Faculty member Dr. Jong Jeong has published a book titled Statistical Inference on Residual Life, published by Springer-Verlag. Residual life is an alternative summary measure of time-to-event data, or survival data. The mean residual life has been used for many years under the name of life expectancy, so it is a natural concept for summarizing survival or reliability data. It is also more interpretable than the popular hazard function, especially for communications between patients and physicians regarding the efficacy of a new drug in the medical field. This book reviews existing statistical methods to infer the residual life distribution. The review and comparison includes existing inference methods for mean and median, or quantile, residual life analysis through medical data examples.

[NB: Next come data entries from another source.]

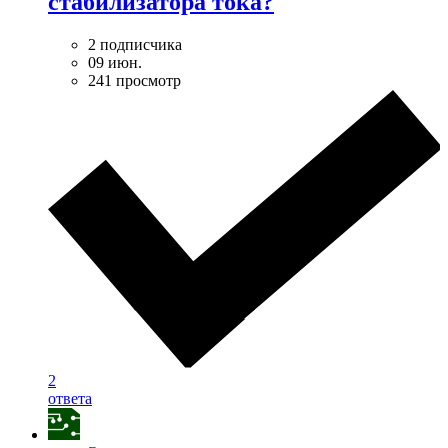
стабилизатора тока?
2 подписчика
09 июн.
241 просмотр
2
ответа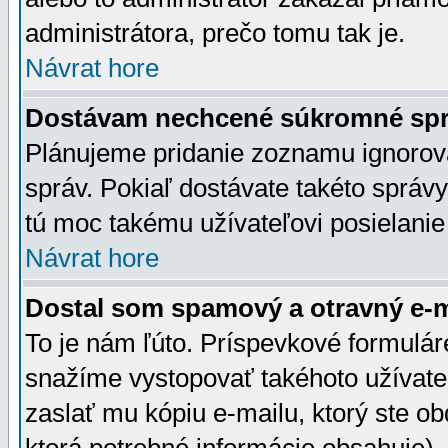
administrátora, prečo tomu tak je.
Návrat hore
Dostávam nechcené súkromné spr
Plánujeme pridanie zoznamu ignorov
správ. Pokiaľ dostávate takéto správy
tú moc takému užívateľovi posielanie
Návrat hore
Dostal som spamový a otravný e-ma
To je nám ľúto. Príspevkové formulá
snažíme vystopovať takéhoto užívateľ
zaslať mu kópiu e-mailu, ktorý ste obdr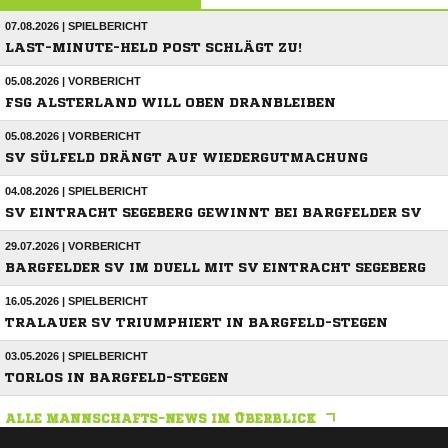
07.08.2026 | SPIELBERICHT
LAST-MINUTE-HELD POST SCHLÄGT ZU!
05.08.2026 | VORBERICHT
FSG ALSTERLAND WILL OBEN DRANBLEIBEN
05.08.2026 | VORBERICHT
SV SÜLFELD DRÄNGT AUF WIEDERGUTMACHUNG
04.08.2026 | SPIELBERICHT
SV EINTRACHT SEGEBERG GEWINNT BEI BARGFELDER SV
29.07.2026 | VORBERICHT
BARGFELDER SV IM DUELL MIT SV EINTRACHT SEGEBERG
16.05.2026 | SPIELBERICHT
TRALAUER SV TRIUMPHIERT IN BARGFELD-STEGEN
03.05.2026 | SPIELBERICHT
TORLOS IN BARGFELD-STEGEN
ALLE MANNSCHAFTS-NEWS IM ÜBERBLICK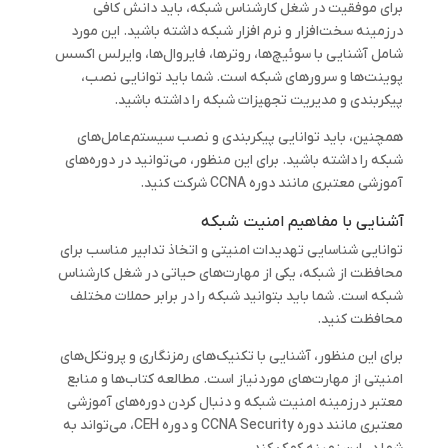
برای موفقیت در شغل کارشناس شبکه، باید دانش کافی
درزمینه سخت‌افزار و نرم‌ افزار شبکه داشته باشید. این مورد
شامل آشنایی با سوئیچ‌ها، روترها، فایروال‌ها، وایرلس اکسس
پوینت‌ها و سرورهای شبکه است. شما باید توانایی نصب،
پیکربندی و مدیریت تجهیزات شبکه را داشته باشید.
همچنین، باید توانایی پیکربندی و نصب سیستم‌عامل‌های
شبکه را داشته باشید. برای این منظور، می‌توانید در دوره‌های
آموزشی معتبری مانند دوره CCNA شرکت کنید.
آشنایی با مفاهیم امنیت شبکه
توانایی شناسایی تهدیدات امنیتی و اتخاذ تدابیر مناسب برای
محافظت از شبکه، یکی از مهارت‌های حیاتی در شغل کارشناس
شبکه است. شما باید بتوانید شبکه را در برابر حملات مختلف
محافظت کنید.
برای این منظور، آشنایی با تکنیک‌های رمزنگاری و پروتکل‌های
امنیتی از مهارت‌های موردنیاز است. مطالعه کتاب‌ها و منابع
معتبر درزمینه امنیت شبکه و دنبال کردن دوره‌های آموزشی
معتبری مانند دوره CCNA Security و دوره CEH، می‌تواند به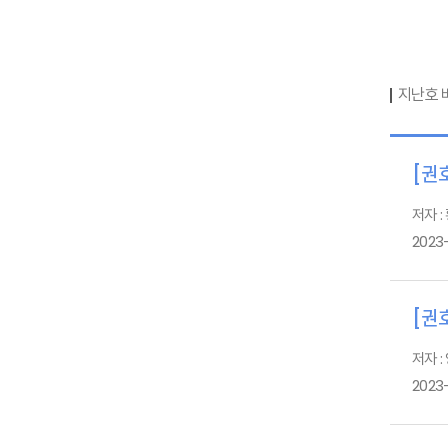
지난호 
[권호
저자 :
2023
[권호
저자 :
2023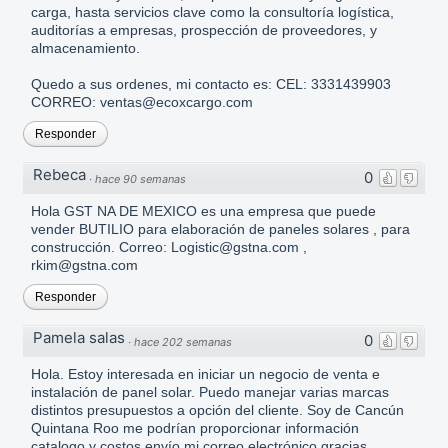
carga, hasta servicios clave como la consultoría logística,
auditorías a empresas, prospección de proveedores, y
almacenamiento.
Quedo a sus ordenes, mi contacto es: CEL: 3331439903
CORREO: ventas@ecoxcargo.com
Responder
Rebeca
0
·
hace 90 semanas
Hola GST NA DE MEXICO es una empresa que puede
vender BUTILIO para elaboración de paneles solares , para
construcción. Correo: Logistic@gstna.com ,
rkim@gstna.com
Responder
Pamela salas
0
·
hace 202 semanas
Hola. Estoy interesada en iniciar un negocio de venta e
instalación de panel solar. Puedo manejar varias marcas
distintos presupuestos a opción del cliente. Soy de Cancún
Quintana Roo me podrían proporcionar información
catalogo y costos envío mi correo electrónico gracias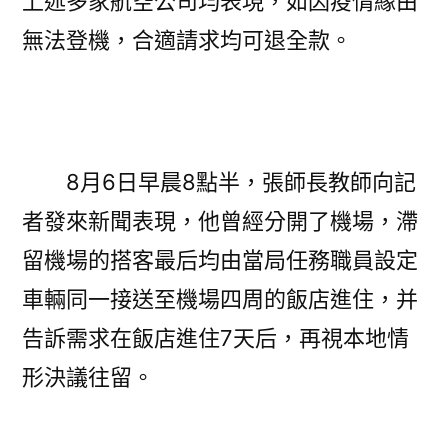
上述多家航空公司均表現，如因疫情緣由
無法登機，合適請求均可退全款。
8月6日早晨8點半，張師長教師向記
者發來新聞表現，他曾經分開了機場，滯
留機場的搭客最后均由當局任務職員設定
車輛同一接送至機場四周的飯店進住，并
告訴需求在飯店進住7天后，再視本地情
形決議往留。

The concept of the residual life is also extended to competing risks analysis.

 


This book is the second recent book published in the department. In 2011, faculty member Dr. Stewart Anderson published Biostatistics: A Computing Approach
, published by Chapman and Hall/CRC Biostatistics Series. The emergence of high-speed computing has facilitated the development of many exciting statistical and mathematical methods in the last 25 years, broadening the landscape of available tools in statistical investigations of complex data. This book focuses on visualization and computational approaches associated with both modern and classical techniques. Furthermore, it promotes computing as a tool for performing both analyses and simulations that can facilitate such understanding.